The stepwise progression from an aypical lesion to full-blown malignancy with metastatic capacity is associated with increases in genomic instability (40
). BRCA1 deficiency can cause tetraploidy and aneuploidy (41
). However, whether EZH2 regulates genomic stability is not known. Conditional EZH2 upregulation induced numerical chromosomal alterations in MCF10A cells as early as 72 hours after addition of doxycycline. Of note, over 50% of polyploid cells were near-tetraploid. These results are intriguing as several lines of evidence show that tetraploidy can be an initiator of chromosomal instability and tumorigenesis in vivo,
and has been detected in human tissues before aneuploidy occurs (42
). Our data on CAL51 breast cancer cells support the possible therapeutic role of EZH2 blockade in breast cancer, as EZH2 KD was sufficient to significantly decrease the percentage of tetraploid breast cancer cells.

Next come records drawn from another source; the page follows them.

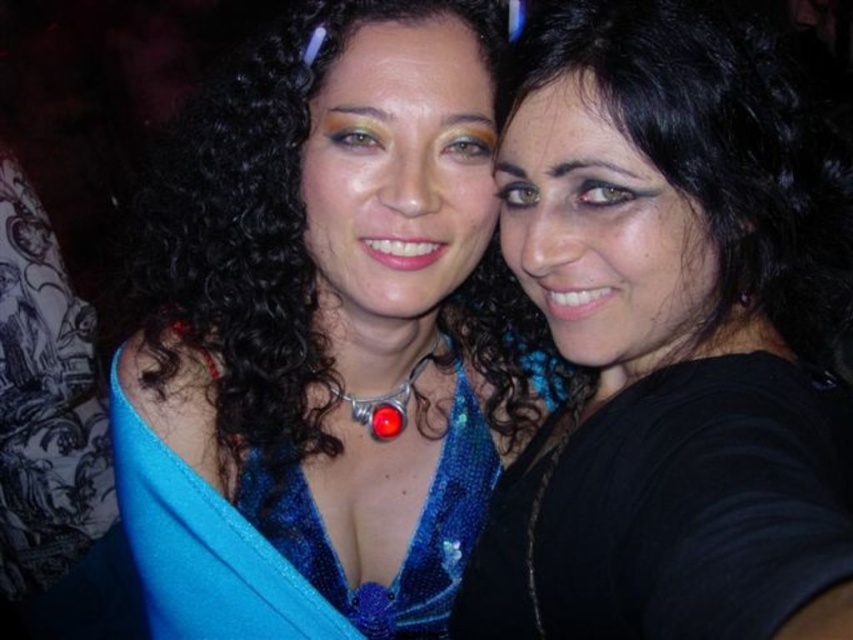 Question: Which is farther from the black matte hair at center?

Choices:
 (A) shiny blue sequined dress at center
 (B) blue sequined dress at center

Answer: (A)

Question: Is black matte hair at center closer to the viewer compared to shiny blue sequined dress at center?

Choices:
 (A) no
 (B) yes

Answer: (B)

Question: Does blue sequined dress at center have a greater width compared to shiny blue sequined dress at center?

Choices:
 (A) yes
 (B) no

Answer: (A)

Question: Which object is the farthest from the black matte hair at center?

Choices:
 (A) blue sequined dress at center
 (B) shiny blue sequined dress at center

Answer: (B)

Question: Which object appears closest to the camera in this image?

Choices:
 (A) blue sequined dress at center
 (B) shiny blue sequined dress at center

Answer: (A)

Question: From the image, what is the correct spatial relationship of black matte hair at center in relation to shiny blue sequined dress at center?

Choices:
 (A) right
 (B) left

Answer: (A) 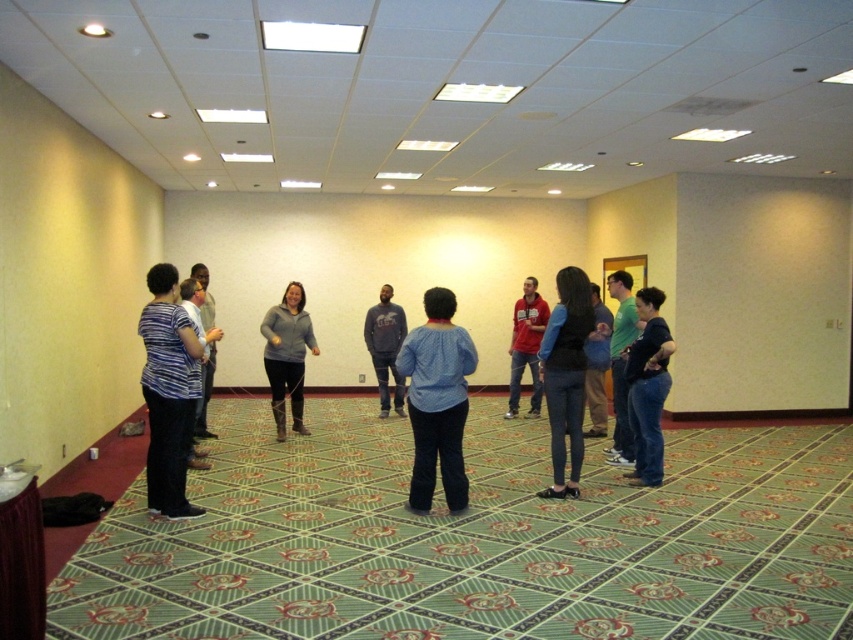 You are standing in the room and see the blue jeans at lower right and the red cotton shirt at center. Which clothing item is positioned more to the east side of the room?

The blue jeans at lower right are to the right of the red cotton shirt at center, so they are positioned more to the east side of the room.

You are organizing a photo shoot and need to ensure that all clothing items in the image are clearly visible. Given that the blue jeans at lower right and the gray sweater at center are both important elements, which clothing item might require more careful framing to ensure it is fully captured in the photo?

The blue jeans at lower right occupies less space than gray sweater at center, so the blue jeans at lower right might require more careful framing to ensure it is fully captured in the photo.

You are standing in the room and want to hand a document to the person wearing the red cotton shirt at center. However, there is an obstacle between you and them. Which direction should you move to avoid the blue jeans at lower right?

The blue jeans at lower right is below the red cotton shirt at center, so you should move to the upper area to avoid the blue jeans at lower right and reach the red cotton shirt at center. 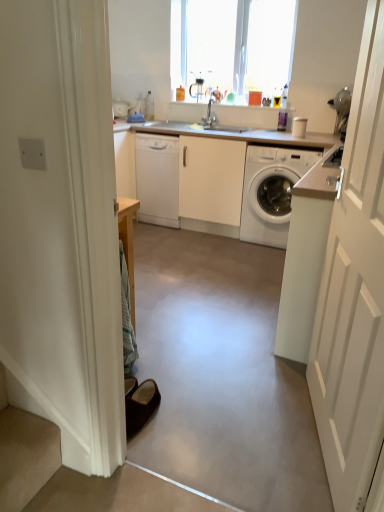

Thus, preventing or reverting tetraploidization through EZH2 inhibition may halt breast cancer development.
Although multiple mechanisms can lead to aneuploidy (40
), alterations in mitosis play an important role. Overexpression of Aurora kinases A and B are required for centrosome maturation, bipolar spindle assembly and mitotic entry, and their overexpression in human cells results in abnormal mitosis and aneuploidy (40
). We demonstrate that transient EZH2 overexpression in benign breast cells was sufficient to induce aberrant mitosis with extra centrosomes. The effect of EZH2 on mitosis was also evident in CAL51 breast cancer cells. While CAL51 controls exhibited aberrant mitosis with supernumerary centrosomes and multiple mitotic spindles, EZH2 KD abrogated these abnormalities. Mechanistically, EZH2 overexpression increased the messenger RNA and protein levels of Aurora kinase A and B and enhanced their kinase activity. These data implicate EZH2 in mitosis and in the regulation of Aurora kinase function in benign and in breast cancer cells.
Although Akt has been reported to play a role in mitosis and aneuploidy, the specific mechanisms have not been fully defined. Likewise, the specific role of each Akt isoform in the maintenance of genomic stability is unknown. Akt was shown to mediate abnormal checkpoint control and aneuploidy in PTEN-deficient cells by impairing CHK1 through phosphorylation, ubiquitination, and reduced nuclear localization (47
). Especially intriguing in light of our data are results from a recent study demonstrating that Akt-1 activation induced supernumerary centrosomes and genomic instability through cytoplasmic retention of BRCA1 in a hamster ovary cell line (25
). Here, we demonstrate that the effects of EZH2 overexpression on mitosis and genomic instability require specific activation of Akt-1. Interestingly, our data suggest a novel role for Akt-2 during mitosis unrelated to EZH2 expression. We observed that Akt-2 siRNA inhibition caused a 3-fold decrease in the number of cells undergoing mitosis in an EZH2-independent manner. Based on our data, we hypothesize that the blunting of mitoses may explain the absence of mitotic defects in Akt-2 KD cells after induction of EZH2 overexpression, as was observed with Akt-3 KD. The function of Akt-2 in mitosis warrants further study.
In conclusion, these data show a novel function of EZH2 in breast tumorigenesis: its ability to promote the nuclear export of BRCA1, induce aberrant mitosis and genomic instability. Our results enable us to pinpoint one mechanism by which EZH2 controls BRCA1 intracellular localization and genomic stability by activating Akt-1. In breast cancer cells, EZH2 downregulation induces nuclear localization of BRCA1, decreased mitotic aberrations and reverses tetraploidy. We propose that modulation of EZH2 expression may be a valid strategy to prevent or halt neoplastic progression in the breast.